GLORIA als Ort der Begegnung

Als „Ort der Begegnung, der Auseinandersetzung“ und als „eine Art Abenteuer für alle Beteiligten“ bezeichnete Bischof Klaus Küng die GLORIA-Kirchenmesse bei deren Eröffnung am Donnerstag im VAZ St. Pölten. Die Kirche sei „ein Geheimnis“, das sich immer wieder neu zeige – auch in der bunten Öffentlichkeit einer Kirchenmesse. Schließlich betreffe dieses Mysterium alle Menschen, „auch jene, die nichts mit der Kirche zu tun haben“, betonte der Bischof.
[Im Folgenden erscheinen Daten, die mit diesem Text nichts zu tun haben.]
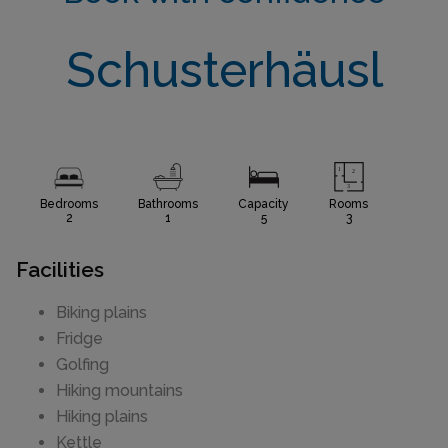
Schusterhäusl
Bedrooms
Bathrooms
Capacity
Rooms
2
1
5
3
Facilities
Biking plains
Fridge
Golfing
Hiking mountains
Hiking plains
Kettle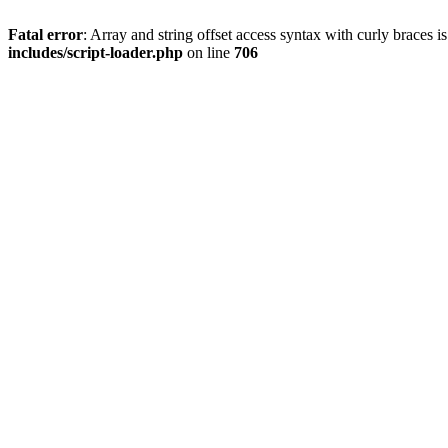
Fatal error
: Array and string offset access syntax with curly braces 
includes/script-loader.php
on line
706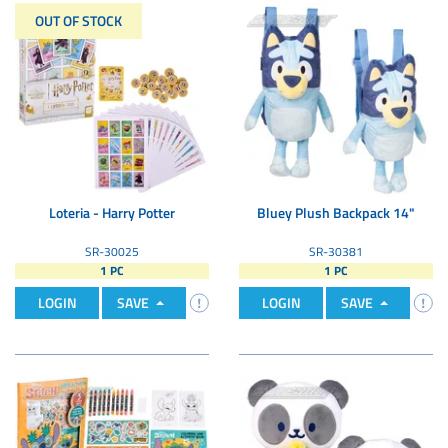
OUT OF STOCK
Loteria - Harry Potter
Bluey Plush Backpack 14"
SR-30025
SR-30381
1 PC
1 PC
LOGIN
SAVE
LOGIN
SAVE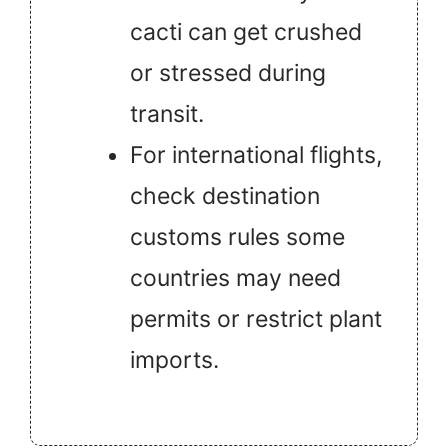
cacti can get crushed
or stressed during
transit.
For international flights,
check destination
customs rules some
countries may need
permits or restrict plant
imports.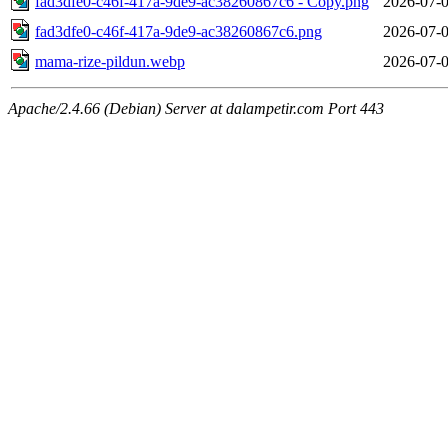
fad3dfe0-c46f-417a-9de9-ac38260867c6 - Copy.png
2026-07-0
fad3dfe0-c46f-417a-9de9-ac38260867c6.png
2026-07-0
mama-rize-pildun.webp
2026-07-0
Apache/2.4.66 (Debian) Server at dalampetir.com Port 443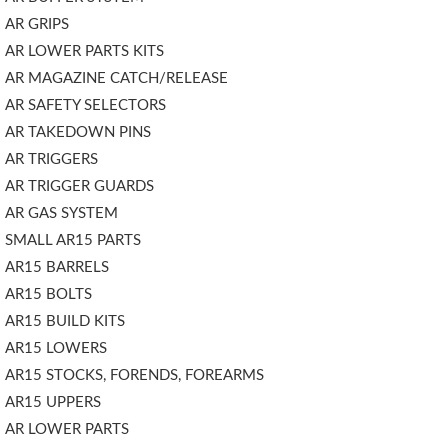
AR GRIPS
AR LOWER PARTS KITS
AR MAGAZINE CATCH/RELEASE
AR SAFETY SELECTORS
AR TAKEDOWN PINS
AR TRIGGERS
AR TRIGGER GUARDS
AR GAS SYSTEM
SMALL AR15 PARTS
AR15 BARRELS
AR15 BOLTS
AR15 BUILD KITS
AR15 LOWERS
AR15 STOCKS, FORENDS, FOREARMS
AR15 UPPERS
AR LOWER PARTS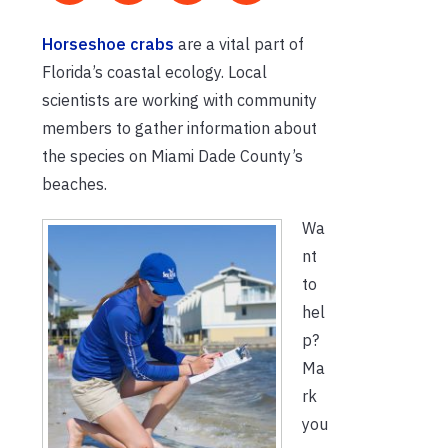
Horseshoe crabs
are a vital part of
Florida’s coastal ecology. Local
scientists are working with community
members to gather information about
the species on Miami Dade County’s
beaches.
Wa
nt
to
hel
p?
Ma
rk
you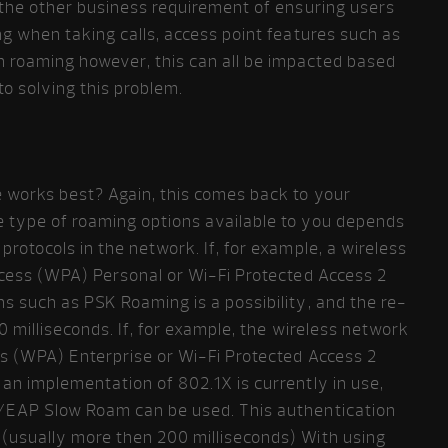
h the other business requirement of ensuring users
ng when taking calls, access point features such as
 roaming however, this can all be impacted based
o solving this problem.
e works best? Again, this comes back to your
 type of roaming options available to you depends
rotocols in the network. If, for example, a wireless
Access (WPA) Personal or Wi-Fi Protected Access 2
s such as PSK Roaming is a possibility, and the re-
0 milliseconds. If, for example, the wireless network
s (WPA) Enterprise or Wi-Fi Protected Access 2
an implementation of 802.1X is currently in use,
/EAP Slow Roam can be used. This authentication
(usually more then 200 milliseconds) With using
Auf der GLORIA könnten die Menschen mit mit dem „Phänomen Kirche vielseitig in Kontakt“ kommen.
Bei der ersten Anfrage des Veranstalters „Messe Dornbirn“ in seiner Zeit als Diözesanbischof von Feldkirch habe er noch „eine gewisse Skepsis“ gegenüber einer Kirchenmesse gehabt, erzählte Küng. Er habe sich schließlich jedoch „gerne darauf eingelassen“ und jedes Mal „eine besondere Erfahrung“ gemacht. Küng: „Ich freue mich das die GLORIA nun bereits zum zweiten Mal in St. Pölten stattfinden kann.“

Auch der evangelisch-lutherische Superintendent Paul Weiland hob die Bedeutung der Kirchenmesse als „Ort der Begegnung und der Kommunikation“ hervor. Der Mensch werde vom Glauben als Ganzes angesprochen, so Weiland. Um dieses Angebot bewusst zu machen, müsse die Kirche sichtbar bleiben; dazu gehöre auch das öffentliche Auftreten. „Die Bandbreite und Vielfalt der Kirche zu zeigen und anzubieten kann nur eine Messe“, sagte Weiland. Dabei komme auch „manches Verborgene“ zum Vorschein, das sonst nicht so sichtbar im Vordergrund stehe.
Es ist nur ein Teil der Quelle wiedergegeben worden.